Arvin Boolell, député du PTr : « C’est bien qu’elle a décidé de partir. C’est une sage décision qu’elle a prise dans l’intérêt du pays.  Mais ceci dit, sa démission ne met pas fin à toute l’affaire car le Premier ministre a affirmé avoir des informations incriminantes contre la présidente de la République.  Il faut maintenant et plus que jamais, au nom de la moralité politique, instituer une commission d’enquête sur toute l’affaire Sobrinho.  Je suis triste pour la présidente qui s’est laissée induire en erreur concernant les provisions de la Commission of Enquiry Act. Elle a été piégée ! »

Alan Ganoo, président et député du MP : « Je suis d’avis qu’elle a dû subir certaines pressions, surtout qu’elle avait en face d’elle un gouvernement entier et une opposition unie pour voter la motion de destitution. Je suis également d’avis qu’elle a outrepassé les limites de ses prérogatives en instituant cette commission d’enquête. En partant maintenant, elle a évité les humiliations d’une destitution mais elle a été brave ! Elle a bravé ses détracteurs. Ceci dit, il faut qu’elle vienne de l’avant maintenant pour dire toute la vérité sur toute l’affaire Sobrinho. »

Anil Gayan, ministre du Tourisme et député du ML : « Je suis en comité actuellement. »

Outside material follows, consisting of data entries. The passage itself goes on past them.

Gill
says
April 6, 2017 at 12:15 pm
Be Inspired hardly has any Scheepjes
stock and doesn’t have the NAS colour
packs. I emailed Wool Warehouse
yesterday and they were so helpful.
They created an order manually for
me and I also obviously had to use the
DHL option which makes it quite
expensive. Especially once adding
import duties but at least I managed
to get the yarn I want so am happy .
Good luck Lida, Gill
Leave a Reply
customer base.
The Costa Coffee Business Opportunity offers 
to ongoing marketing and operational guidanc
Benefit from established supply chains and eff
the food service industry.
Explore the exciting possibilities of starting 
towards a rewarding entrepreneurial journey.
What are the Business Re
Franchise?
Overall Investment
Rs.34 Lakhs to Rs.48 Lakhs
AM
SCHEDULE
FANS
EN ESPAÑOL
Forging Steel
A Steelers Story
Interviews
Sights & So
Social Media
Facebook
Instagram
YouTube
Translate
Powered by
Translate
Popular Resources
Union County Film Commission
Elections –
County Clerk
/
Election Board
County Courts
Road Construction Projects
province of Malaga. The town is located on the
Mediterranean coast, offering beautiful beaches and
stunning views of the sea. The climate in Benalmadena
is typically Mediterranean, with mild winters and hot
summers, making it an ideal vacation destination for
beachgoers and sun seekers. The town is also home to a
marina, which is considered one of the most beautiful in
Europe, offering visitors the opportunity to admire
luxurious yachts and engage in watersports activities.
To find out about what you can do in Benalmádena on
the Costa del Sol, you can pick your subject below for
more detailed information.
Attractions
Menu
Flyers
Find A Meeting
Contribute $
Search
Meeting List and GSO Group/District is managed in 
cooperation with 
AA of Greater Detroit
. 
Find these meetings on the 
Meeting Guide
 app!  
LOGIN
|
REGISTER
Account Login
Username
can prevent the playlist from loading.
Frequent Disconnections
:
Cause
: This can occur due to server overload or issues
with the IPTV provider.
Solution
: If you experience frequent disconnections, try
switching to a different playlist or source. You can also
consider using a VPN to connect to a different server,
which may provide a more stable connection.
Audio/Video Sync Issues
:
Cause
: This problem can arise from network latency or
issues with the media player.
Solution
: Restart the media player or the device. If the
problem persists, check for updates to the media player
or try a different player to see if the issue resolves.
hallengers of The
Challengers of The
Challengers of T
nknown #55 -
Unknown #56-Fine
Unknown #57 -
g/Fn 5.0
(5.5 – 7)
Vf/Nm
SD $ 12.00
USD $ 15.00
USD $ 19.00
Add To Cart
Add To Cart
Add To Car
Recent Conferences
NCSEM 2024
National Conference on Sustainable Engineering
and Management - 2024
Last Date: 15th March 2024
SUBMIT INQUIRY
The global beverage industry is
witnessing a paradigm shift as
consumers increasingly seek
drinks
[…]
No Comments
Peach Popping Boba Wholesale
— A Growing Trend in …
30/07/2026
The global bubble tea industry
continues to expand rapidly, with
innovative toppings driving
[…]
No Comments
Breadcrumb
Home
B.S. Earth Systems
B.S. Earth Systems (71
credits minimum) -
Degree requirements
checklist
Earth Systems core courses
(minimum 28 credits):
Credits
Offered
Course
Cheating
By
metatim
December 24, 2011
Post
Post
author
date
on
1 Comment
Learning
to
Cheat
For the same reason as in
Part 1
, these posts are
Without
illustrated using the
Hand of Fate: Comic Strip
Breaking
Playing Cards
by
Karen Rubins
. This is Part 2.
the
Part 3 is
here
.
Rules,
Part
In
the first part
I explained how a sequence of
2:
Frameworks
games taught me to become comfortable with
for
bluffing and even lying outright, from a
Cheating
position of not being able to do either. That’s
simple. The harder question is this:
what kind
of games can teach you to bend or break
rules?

Ajay Gunness, secrétaire-général du MMM : « Comme nous l’avons toujours réclamé, il faut que toute la vérité sur l’affaire Sobrinho soit dévoilée. La décision d’Ameenah Gurib-Fakim d’instituer une commission d’enquête est un viol de la Constitution.  Cette décision fatale allait être insoutenable pour la présidente qui a alors décidé de partir. Qu’il soit clair, ce ne sera pas du business as usual. Il faut qu’il y ait une vraie commission d’enquête sur toute l’affaire Sobrinho et qu’elle vienne dire toute la vérité à la population. On doit savoir qui a tout orchestré et pourquoi… »

Roshi Bhadain, leader du Reform Party : « C’est une sage décision prise dans l’intérêt de la République de Maurice. Il est important que le pays cesse de souffrir d’un système archaïque et pourri.»

Ivan Collendavelloo, le leader du ML n’a pas répondu à nos appels.